The solution I found online is to recreate machine, so basically delete a machine in Hyper-V manager, create new machine and attach to existing vhd or vhdx file. While this will work I think it is very time consuming. It will work for few machines, but imagine what you will do next 5 days if you have hundreds of test machines like we do J
The problem with recreating the machine is it will create a brand new Network adapters what will cause old adapters to hide and servers will acquire new IP address. This involves digging into HKLM\SYSTEM\ControlSet001\services\Tcpip\Parameters\Interfaces\ finding old IP address and then assigning old IP address, or you can see on the what is the old IP address therefore assign the old IP to the new network adapter. Too much time consuming.
What we did? As VMM stated the configuration was incomplete we further investigated the config files on the Hyper-V hosts. There is no way you can do anything with the VMM so abandon it and connect directly to the Hyper-V host.
In Hyper-V manager you will see a big mess like this
So let’s say machine we will going to fix is WS2008R2-001.test.local.
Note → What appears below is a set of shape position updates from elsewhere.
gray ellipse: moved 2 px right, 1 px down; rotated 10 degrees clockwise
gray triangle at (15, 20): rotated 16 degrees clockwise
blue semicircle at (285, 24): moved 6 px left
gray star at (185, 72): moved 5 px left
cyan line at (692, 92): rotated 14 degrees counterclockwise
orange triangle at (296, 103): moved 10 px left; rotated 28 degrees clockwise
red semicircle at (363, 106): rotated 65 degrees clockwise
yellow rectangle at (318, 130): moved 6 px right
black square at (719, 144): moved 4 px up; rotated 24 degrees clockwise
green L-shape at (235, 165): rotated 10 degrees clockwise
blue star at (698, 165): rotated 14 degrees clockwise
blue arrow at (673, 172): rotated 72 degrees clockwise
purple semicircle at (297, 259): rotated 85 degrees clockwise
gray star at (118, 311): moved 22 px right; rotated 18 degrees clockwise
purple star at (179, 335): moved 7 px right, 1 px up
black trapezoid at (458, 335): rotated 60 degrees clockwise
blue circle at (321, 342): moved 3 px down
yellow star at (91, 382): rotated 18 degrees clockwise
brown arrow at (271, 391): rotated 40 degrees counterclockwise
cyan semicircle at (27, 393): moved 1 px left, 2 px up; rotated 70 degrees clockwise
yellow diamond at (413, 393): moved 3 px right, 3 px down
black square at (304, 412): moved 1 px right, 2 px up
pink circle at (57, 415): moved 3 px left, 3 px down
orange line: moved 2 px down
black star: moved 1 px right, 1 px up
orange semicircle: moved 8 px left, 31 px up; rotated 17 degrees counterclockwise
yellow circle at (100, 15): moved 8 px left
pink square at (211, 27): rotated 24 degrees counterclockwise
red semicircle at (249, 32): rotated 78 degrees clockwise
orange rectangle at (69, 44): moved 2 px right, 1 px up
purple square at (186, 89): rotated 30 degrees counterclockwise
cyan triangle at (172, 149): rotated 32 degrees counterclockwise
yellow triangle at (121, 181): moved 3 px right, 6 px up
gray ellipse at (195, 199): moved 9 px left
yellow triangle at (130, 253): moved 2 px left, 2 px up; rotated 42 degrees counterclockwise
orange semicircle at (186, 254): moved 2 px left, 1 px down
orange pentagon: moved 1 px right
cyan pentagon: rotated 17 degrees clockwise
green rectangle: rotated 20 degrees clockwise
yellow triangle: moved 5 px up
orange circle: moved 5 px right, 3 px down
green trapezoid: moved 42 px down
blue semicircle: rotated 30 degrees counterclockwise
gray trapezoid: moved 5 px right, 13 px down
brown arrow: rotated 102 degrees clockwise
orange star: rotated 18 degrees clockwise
You will go into the configuration folder for the virtual machines, somebody keeps it on the C drive some folks keep it together with virtual Machines, you have various examples.
The config files you are looking if you leave VMM to create config files will look like this.
You get that right, it is a big mess and If you have hundreds of virtual Machines you need some kind of text search application. In our case we use good old Total Commander. So search all this files for WS2008R2-001.test.local server in our example.
After you find a file open it in something like Notepad ++ and scroll to the bottom.
This is the end of the file in our environment:
So obviously you see the configuration is corrupted because it is not complete and Hyper-V console and VMM is not able to read from it. What we did is open a healthy virtual machine and find tag <count_per_node>.
In the healthy file you see something like.
So basically we need to finish our corrupted file. What we did is simply copy everything below <count_per_node> and paste instead od old tag <count_per_node> and VOILA machine config is no long corrupted and it is visible again in the VMM or the Hyper-V manager because config file is complete.
What you need to look for in your cases is other tags like Count_per_node, Node_per_scoket, Stopped_at_host_shutdown etc like you see in the screenshot. All this are default values, but if you need to change this to something else then do that accordingly, but this is fine tuning and for the most environments you don’t need to touch this values.
8 Responses
it doesn’t make any sense for readers as to what the solution is and what made it working, there’s no mention on SCVMM or Hyper-V versions.
Here’s our situation: We are on SCVMM 2012 R2 and got the similar situation where the VM is showing as incomplete VM configuration as part of migration from 2008 to 2012 Hyper-V Hosts and its appearing in 2012 Hyper-V Hosts but not appearing in SCVMM on the destination Hyper-v 2012 R2 Hosts, rather its still appearing on the old hosts only in SCVMM view. At the same time its also appearing on Hyper-V 2012 R2 Hosts and the related failover.
I just had this had this happen to me last night on HyperV 2012r2. Interesting that the file was truncated in the exact same spot as the example above. I reviewed the settings from a working VM’s XML file and copied the missing data over and the VM started right up. I did have to restart the HyperV services though.
Hi,
Thank you very much for this article. This surely saved my bacon today. As per normal, finance in the company decided that it was not critical to purchase a backup device thus no backup of the server.
After executing the procedure, the server recovered and started up without a problem
This article saved us last night. After rebooting our Hyper-V server, all our virtual machines started up except for our Domain Controller. Found that the configuration file was missing some lines at the very bottom and copy/pasted them in from another working vm’s configuration file. Our Domain Controller booted up after that. Thanks so much :)
Thank you it resolve my critical problem.
This helped lead me to my solution so thanks to all! It helps when you see everything someone else has already gone through. My solution was edit the same file and at the very last line it was followed by a bunch of [NULL][NULL][NULL]. Once i deleted all of those of the last line and saved with Notepad++ it just worked. I was able to power on the machine. Many Thanks All! ;)
I had exactly the same problem on Hyper-V Windows Server 2012R2. I most probably happened, when the server was not able to shut down (perhaps one Win10 VM caused it), so I needed to reset it.
Your article solved my problem, but after the changes, you must reset the host server.